Computer usage and consequently threat landscape went through a crazy change from 40/50 years ago. Desktops are a minority of devices. If you take personal devices even more so. Most people in the world with a computer have just a pocket one. Especially in WANA countries discussed

If you talk to regular non IT savvy people many of them don't bother and correctly assume that at some point it will "get a virus" or something. And it is fine for them because almost no one uses desktop for critical stuff like payment or finance. But majority do use phones for that. They jumped from cash straight to phones and now it's a lucrative attack vector.

Edit to reply because throttled by downvotes: yea I'm in your boat, we live in a bubble. It's hard to believe.

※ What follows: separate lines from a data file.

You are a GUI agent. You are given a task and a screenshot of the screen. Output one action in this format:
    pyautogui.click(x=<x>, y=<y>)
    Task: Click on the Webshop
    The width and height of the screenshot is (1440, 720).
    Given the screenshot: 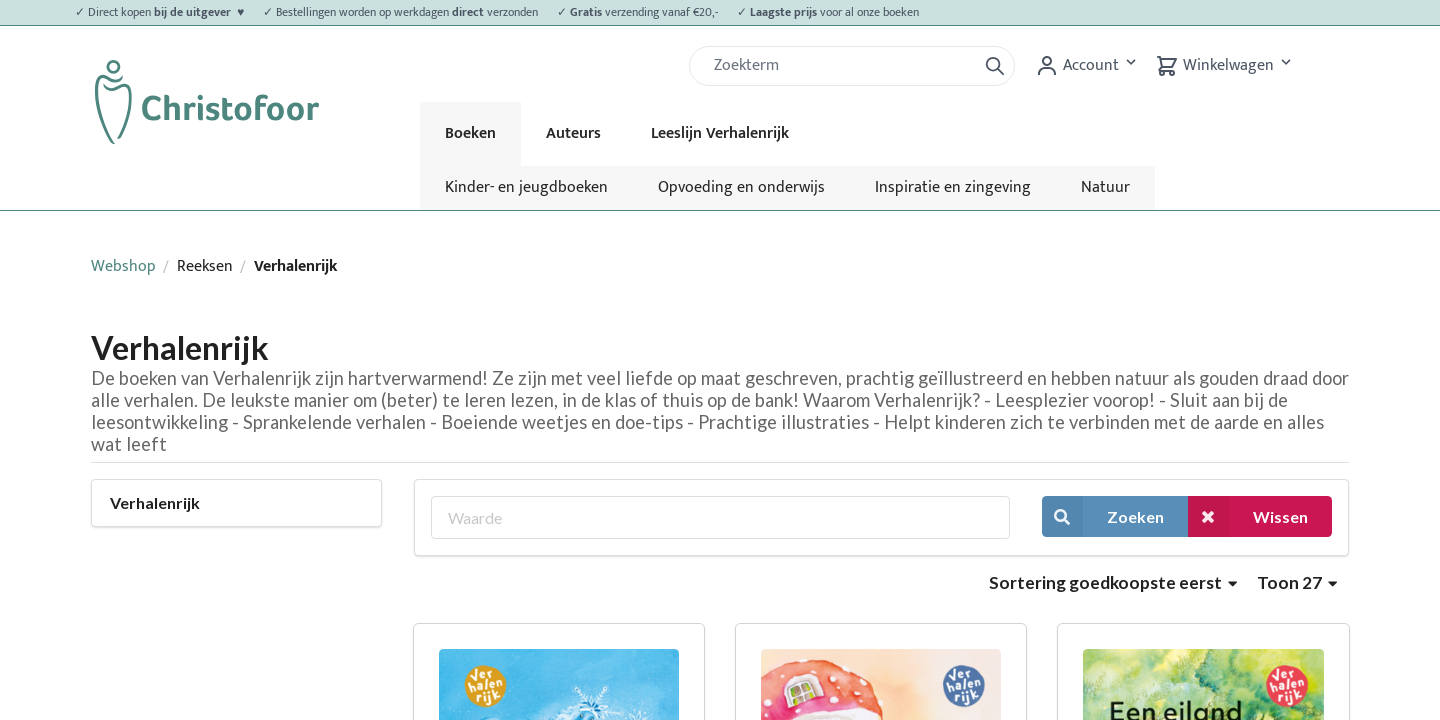 What is the action you would take?
    pyautogui.click(x=123, y=266)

But now I'm using a payment system that literally has "get app" on its site and no other way to manage money or even sign up. And apps like that can be the only way for many people to get some sort of plastic card to pay cashless

And I see how it happened. Many people have no personal desktop computers. Many payment vendors don't trust desktop computers because an ordinary person's windows machine is a malware breeder.

So many people in the world depend on mobile security (especially underprivileged people). Anyone who wants them all to get fucked for own libertarian ideal of "hardware ownership" is basically a psychopath to me. Especially considering that he is literally free to root his device and not make it a problem for others.

By following the principle of least privilege. Like with apps the user should only have privileges for what they are allowed to control and nothing more. So if the user should have privilege to disable apps, then the settings app could expose a way for the user to do so.

Yes, this is kind of approach of coming up with a design to security instead of going with the easy route of everything being allowed is harder to do and takes more time, but it leads to better security.

By having a "maintenance mode" that can be entered and left.

Having root access implies that you can do all sorts of things: change files, install new software, new kernel modules, etc. Locking this down makes the attack surface for malicious parties much smaller. Many exploits start in user-space and then obtain root access to install rootkits.

Of course you lose freedom, but that is exactly what is needed, because some people just cannot help themselves from exploiting that freedom.

Unless someone figures out a way where we can safely share computing power and connections to real-life services (e.g. banking, having an identity, communication in general), I think there is no real alternative.

Perhaps having separate internets for various purposes would be an option. Ond where we can socialize anonymously, but not trust each other, and one where it's pretty boring, but where you can safely buy goods using your paycheck.